Given data
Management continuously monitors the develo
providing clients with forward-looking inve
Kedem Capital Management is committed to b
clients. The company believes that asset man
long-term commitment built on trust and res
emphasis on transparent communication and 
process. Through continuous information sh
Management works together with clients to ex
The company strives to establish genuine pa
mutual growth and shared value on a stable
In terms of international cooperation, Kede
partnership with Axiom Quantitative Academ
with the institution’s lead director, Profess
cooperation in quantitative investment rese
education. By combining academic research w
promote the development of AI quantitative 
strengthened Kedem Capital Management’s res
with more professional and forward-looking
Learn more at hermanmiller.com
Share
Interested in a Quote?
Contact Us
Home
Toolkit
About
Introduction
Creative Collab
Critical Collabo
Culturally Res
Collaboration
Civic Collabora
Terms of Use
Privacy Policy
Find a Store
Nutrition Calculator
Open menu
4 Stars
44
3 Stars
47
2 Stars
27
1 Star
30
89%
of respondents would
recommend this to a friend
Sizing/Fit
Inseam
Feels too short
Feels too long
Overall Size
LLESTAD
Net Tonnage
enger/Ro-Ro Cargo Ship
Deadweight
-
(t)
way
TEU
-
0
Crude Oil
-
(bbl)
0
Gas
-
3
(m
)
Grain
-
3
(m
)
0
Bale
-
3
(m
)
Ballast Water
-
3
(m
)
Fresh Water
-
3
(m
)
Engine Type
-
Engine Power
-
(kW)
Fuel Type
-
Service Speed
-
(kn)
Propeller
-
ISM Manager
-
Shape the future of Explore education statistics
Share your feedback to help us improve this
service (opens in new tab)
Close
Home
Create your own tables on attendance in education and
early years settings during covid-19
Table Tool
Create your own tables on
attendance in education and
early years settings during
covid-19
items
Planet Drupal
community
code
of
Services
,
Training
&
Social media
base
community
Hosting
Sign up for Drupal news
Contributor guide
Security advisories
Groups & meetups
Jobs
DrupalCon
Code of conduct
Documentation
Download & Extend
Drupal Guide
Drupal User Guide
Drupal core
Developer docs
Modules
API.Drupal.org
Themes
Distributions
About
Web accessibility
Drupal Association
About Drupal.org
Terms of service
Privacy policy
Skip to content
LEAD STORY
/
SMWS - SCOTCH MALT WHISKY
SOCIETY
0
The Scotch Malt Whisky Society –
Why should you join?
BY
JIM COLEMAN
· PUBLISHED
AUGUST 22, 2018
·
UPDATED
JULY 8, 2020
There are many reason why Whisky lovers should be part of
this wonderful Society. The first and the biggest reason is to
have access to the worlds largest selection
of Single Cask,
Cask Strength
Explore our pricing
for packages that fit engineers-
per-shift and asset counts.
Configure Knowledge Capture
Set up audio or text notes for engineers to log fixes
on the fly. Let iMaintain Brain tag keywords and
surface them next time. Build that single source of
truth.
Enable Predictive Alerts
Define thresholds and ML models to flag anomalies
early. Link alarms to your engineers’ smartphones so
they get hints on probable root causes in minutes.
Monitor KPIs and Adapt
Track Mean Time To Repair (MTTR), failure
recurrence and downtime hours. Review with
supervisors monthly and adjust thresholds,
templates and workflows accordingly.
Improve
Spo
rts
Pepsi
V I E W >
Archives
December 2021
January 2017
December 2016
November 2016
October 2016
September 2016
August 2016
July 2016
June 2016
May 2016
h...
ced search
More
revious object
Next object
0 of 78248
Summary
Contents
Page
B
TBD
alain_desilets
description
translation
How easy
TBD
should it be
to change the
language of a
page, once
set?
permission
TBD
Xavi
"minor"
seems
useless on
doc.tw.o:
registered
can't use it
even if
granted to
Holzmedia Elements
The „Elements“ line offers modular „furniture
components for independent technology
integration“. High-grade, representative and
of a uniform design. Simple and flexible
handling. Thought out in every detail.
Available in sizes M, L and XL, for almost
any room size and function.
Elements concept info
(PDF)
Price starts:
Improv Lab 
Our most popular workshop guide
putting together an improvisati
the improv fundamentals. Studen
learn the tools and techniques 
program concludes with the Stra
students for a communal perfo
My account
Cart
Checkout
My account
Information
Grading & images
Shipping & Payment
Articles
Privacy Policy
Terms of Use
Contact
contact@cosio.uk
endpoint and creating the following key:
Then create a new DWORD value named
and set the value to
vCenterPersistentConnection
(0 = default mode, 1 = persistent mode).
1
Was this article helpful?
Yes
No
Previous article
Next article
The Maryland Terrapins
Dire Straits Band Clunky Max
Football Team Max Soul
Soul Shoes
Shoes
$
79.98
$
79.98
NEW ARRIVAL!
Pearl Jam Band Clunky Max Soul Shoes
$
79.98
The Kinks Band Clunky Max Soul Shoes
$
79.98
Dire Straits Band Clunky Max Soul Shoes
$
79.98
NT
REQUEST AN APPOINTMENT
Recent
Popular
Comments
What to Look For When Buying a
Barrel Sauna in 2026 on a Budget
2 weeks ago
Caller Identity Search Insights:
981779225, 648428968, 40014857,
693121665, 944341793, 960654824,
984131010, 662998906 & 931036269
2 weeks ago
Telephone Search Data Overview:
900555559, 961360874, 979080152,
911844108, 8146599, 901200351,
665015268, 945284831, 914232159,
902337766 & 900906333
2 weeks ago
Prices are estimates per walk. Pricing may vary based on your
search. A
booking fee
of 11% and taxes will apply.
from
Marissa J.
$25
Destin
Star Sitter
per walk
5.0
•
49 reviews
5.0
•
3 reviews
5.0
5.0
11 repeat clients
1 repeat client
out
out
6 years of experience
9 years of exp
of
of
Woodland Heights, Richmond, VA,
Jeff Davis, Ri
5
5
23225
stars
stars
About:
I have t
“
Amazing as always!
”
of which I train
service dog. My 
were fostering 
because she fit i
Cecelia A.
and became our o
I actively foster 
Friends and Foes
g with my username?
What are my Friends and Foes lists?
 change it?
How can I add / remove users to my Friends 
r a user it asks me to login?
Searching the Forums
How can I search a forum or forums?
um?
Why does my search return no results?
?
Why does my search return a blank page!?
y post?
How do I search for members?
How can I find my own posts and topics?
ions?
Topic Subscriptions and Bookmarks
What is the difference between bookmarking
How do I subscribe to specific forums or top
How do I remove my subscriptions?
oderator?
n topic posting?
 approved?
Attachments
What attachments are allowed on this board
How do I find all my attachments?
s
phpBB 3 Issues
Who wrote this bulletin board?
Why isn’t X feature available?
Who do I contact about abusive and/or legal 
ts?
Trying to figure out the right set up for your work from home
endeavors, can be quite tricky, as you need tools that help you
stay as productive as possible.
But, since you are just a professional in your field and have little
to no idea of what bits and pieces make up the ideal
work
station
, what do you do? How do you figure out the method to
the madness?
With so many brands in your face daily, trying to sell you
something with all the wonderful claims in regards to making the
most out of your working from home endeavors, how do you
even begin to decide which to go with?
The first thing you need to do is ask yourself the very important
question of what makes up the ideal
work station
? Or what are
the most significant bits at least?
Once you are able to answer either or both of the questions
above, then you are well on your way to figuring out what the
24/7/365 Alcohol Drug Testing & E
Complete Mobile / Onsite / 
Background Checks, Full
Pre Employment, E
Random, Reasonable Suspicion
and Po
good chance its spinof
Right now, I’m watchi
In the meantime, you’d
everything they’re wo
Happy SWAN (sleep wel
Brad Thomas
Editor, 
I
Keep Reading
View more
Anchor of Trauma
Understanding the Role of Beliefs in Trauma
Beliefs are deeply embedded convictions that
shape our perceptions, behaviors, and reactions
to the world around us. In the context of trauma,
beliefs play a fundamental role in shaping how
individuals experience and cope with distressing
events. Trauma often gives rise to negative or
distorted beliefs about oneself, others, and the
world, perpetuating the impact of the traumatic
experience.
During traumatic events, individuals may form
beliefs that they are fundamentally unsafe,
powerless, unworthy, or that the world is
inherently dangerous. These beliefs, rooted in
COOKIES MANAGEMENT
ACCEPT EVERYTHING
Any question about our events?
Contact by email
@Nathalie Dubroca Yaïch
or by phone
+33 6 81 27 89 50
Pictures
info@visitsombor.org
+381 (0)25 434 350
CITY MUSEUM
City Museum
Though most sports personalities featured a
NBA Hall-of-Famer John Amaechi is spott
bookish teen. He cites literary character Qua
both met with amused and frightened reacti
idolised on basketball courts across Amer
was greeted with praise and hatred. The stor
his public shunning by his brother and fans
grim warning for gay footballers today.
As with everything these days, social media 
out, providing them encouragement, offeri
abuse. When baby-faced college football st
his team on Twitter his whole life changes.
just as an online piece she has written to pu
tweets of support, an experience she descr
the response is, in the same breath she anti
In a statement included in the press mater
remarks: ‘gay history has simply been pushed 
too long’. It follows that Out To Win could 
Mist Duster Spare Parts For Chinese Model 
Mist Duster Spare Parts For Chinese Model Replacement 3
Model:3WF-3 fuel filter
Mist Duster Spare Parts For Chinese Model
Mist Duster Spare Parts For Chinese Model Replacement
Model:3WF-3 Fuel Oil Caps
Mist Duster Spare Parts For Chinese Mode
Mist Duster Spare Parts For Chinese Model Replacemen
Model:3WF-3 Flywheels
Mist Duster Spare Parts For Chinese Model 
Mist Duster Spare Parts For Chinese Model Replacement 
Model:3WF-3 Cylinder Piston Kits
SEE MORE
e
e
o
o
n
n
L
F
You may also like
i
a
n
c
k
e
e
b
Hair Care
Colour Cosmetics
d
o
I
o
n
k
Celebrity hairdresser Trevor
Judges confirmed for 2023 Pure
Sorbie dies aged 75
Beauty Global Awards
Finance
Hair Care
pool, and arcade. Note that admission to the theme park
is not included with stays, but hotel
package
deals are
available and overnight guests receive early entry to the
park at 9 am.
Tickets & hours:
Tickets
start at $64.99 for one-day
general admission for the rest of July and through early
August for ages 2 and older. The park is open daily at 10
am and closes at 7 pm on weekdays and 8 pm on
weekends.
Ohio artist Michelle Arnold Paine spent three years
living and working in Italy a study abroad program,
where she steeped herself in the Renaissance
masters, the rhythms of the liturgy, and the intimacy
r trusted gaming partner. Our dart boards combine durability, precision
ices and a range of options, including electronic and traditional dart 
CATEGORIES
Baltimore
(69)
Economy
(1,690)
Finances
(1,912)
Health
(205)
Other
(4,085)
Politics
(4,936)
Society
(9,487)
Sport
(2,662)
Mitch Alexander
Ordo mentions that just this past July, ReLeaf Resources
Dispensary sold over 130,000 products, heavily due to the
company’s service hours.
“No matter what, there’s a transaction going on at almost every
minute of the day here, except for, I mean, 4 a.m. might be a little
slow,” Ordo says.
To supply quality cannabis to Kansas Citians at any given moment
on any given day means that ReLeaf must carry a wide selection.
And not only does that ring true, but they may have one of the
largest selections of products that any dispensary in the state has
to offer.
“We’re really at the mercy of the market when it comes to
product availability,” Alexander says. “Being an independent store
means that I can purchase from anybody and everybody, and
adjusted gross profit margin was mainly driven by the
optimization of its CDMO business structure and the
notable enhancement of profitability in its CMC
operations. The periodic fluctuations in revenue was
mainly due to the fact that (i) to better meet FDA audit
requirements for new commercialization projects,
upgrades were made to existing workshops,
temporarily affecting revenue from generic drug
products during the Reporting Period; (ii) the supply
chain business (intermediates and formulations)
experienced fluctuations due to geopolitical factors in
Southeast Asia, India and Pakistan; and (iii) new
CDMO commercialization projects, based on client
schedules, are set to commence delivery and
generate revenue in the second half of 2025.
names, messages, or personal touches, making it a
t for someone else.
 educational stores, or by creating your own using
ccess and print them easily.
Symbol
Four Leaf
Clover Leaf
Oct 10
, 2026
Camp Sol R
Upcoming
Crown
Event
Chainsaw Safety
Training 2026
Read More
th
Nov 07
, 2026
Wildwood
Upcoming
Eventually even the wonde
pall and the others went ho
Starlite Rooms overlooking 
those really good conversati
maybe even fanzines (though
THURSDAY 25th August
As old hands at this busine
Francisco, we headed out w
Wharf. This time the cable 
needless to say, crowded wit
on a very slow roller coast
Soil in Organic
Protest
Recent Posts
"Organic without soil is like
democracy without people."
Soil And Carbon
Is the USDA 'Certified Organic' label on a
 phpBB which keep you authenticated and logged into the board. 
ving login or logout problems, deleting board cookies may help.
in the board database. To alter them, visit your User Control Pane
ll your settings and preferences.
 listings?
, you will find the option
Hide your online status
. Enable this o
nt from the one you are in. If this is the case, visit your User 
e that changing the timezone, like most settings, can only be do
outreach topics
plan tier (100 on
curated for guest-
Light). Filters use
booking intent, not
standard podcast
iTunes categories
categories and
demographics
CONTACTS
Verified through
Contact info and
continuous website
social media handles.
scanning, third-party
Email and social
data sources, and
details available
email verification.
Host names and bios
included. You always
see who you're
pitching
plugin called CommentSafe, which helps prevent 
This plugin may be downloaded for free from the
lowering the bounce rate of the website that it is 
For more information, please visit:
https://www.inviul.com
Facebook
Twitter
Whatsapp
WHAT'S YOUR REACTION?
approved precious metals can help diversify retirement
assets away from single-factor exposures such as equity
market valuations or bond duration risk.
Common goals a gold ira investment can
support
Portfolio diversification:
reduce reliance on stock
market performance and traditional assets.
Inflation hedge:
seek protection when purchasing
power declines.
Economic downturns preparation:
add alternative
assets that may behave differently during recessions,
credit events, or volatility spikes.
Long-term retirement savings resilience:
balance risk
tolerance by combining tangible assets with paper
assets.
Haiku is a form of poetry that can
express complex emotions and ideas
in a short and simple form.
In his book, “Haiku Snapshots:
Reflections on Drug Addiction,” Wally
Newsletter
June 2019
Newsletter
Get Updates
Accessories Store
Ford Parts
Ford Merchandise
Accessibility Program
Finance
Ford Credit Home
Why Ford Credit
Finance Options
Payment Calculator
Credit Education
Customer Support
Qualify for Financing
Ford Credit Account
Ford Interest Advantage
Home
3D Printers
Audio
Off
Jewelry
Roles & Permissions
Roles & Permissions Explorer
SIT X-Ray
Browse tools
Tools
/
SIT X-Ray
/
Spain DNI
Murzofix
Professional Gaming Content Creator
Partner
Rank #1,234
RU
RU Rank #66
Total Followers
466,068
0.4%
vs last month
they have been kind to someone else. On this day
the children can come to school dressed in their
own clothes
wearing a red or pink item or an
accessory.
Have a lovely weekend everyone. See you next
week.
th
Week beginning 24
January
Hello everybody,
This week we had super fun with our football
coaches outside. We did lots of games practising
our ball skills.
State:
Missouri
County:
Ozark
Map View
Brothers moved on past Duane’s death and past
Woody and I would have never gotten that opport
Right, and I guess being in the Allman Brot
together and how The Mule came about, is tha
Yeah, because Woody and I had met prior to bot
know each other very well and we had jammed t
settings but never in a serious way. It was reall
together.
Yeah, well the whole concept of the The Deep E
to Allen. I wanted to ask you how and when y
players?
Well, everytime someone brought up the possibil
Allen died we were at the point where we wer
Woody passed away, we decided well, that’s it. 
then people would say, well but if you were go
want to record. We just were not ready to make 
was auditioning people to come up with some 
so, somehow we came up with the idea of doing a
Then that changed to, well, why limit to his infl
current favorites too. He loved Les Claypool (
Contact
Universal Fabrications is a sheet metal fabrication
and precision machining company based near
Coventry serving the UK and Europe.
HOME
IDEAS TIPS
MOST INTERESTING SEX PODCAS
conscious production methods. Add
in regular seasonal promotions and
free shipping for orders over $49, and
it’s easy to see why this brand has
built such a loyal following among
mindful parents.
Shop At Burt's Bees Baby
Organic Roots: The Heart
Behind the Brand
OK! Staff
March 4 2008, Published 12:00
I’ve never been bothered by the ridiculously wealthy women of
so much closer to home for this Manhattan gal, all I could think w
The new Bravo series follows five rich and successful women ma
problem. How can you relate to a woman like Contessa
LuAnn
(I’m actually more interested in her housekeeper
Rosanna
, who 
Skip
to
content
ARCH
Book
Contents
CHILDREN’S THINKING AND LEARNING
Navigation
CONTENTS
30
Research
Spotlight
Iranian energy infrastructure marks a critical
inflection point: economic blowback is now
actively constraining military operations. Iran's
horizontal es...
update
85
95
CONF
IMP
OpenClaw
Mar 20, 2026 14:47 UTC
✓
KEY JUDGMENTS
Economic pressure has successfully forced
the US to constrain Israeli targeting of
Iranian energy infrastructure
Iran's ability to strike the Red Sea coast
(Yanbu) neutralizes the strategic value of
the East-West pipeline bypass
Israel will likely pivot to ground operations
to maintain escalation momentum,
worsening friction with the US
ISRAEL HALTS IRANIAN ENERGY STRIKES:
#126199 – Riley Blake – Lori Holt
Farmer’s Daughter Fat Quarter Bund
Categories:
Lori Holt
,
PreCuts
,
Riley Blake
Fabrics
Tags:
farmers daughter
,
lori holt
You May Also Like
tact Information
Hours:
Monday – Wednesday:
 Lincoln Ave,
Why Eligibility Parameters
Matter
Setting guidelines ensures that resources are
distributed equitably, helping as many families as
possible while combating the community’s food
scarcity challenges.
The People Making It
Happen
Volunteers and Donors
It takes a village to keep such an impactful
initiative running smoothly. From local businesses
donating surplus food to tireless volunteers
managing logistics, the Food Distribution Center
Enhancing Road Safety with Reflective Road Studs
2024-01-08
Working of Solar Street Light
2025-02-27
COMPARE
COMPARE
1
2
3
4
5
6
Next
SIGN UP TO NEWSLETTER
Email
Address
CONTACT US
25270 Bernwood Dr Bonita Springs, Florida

Assignment
If a line in the material contains "Straits", show it.

Written solution
Dire Straits Band Clunky Max
Dire Straits Band Clunky Max Soul Shoes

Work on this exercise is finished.